Customer Experience NOT the Flavour of the Month
Customer Experience NOT the Flavour of the Month
Don’t even think about developing a customer experience strategy for your business unless your organisation is fully committed long-term.
This warning comes from Chris Bell Managing Director of Customer Experiences an organisation that specialises in the development of quality customer experiences.
New Zealand businesses are starting to understand the benefits of embarking on the development of a unique experience, an experience that will distance a business from increasing competition and commoditisation.
However in a number of cases the motivation has not been about adding customer value, its more about being seen as adopting a new trendy business strategy, rather than a genuinely fully committed approach.
The lack of a long-term commitment to the development of a customer experience strategy can potentially have damaging consequences to a business including confused and disengaged employees and high customer churn as a result of inconsistency.
Today’s customers can see through attempts at window dressing, they are not impressed by initiatives that have been created with little understanding of customers expectations or real needs.

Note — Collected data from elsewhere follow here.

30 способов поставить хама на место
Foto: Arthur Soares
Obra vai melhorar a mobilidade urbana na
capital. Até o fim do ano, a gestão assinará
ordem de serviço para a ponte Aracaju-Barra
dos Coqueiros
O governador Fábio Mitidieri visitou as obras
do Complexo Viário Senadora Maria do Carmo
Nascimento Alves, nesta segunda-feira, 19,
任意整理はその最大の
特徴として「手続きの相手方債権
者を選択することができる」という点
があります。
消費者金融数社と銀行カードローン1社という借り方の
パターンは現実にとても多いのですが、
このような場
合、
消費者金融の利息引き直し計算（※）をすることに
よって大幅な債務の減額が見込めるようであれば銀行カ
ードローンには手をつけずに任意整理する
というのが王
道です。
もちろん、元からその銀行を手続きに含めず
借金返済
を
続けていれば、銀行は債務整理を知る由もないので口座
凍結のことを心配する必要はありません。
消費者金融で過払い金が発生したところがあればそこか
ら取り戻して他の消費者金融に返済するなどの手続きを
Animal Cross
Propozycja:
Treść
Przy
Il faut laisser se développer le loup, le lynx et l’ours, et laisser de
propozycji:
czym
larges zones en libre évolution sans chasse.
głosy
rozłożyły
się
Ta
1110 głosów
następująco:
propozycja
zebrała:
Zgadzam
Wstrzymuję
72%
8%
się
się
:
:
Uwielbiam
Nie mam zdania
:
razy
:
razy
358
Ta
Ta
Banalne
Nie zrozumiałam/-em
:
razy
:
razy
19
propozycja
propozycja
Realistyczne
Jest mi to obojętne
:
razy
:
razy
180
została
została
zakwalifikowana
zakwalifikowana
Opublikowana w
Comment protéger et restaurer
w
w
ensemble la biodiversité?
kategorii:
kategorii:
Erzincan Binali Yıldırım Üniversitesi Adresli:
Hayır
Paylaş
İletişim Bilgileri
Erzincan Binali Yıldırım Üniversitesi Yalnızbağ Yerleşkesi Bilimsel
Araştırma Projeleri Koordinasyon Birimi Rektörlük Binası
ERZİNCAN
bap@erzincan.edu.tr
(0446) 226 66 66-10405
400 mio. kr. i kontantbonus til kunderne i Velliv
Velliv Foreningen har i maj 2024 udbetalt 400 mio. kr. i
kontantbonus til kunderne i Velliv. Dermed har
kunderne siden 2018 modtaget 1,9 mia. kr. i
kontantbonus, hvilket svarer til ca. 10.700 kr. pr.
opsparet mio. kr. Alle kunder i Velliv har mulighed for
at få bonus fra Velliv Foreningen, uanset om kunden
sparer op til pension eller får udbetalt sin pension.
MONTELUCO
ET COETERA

These initiatives will lose more customers and increase levels of negative word of mouth according to Bell.
On the flip side those organisations that have made a genuine commitment to the development of their customer experience are reaping the benefits of increased customer loyalty, less of a focus on price and today’s most powerful form of advertising customer recommendation.
A 2011 Bloomberg Businessweek survey revealed that “delivering a great customer experience” has become the new imperative: 80% of the companies polled rated customer experience as a top strategic objective.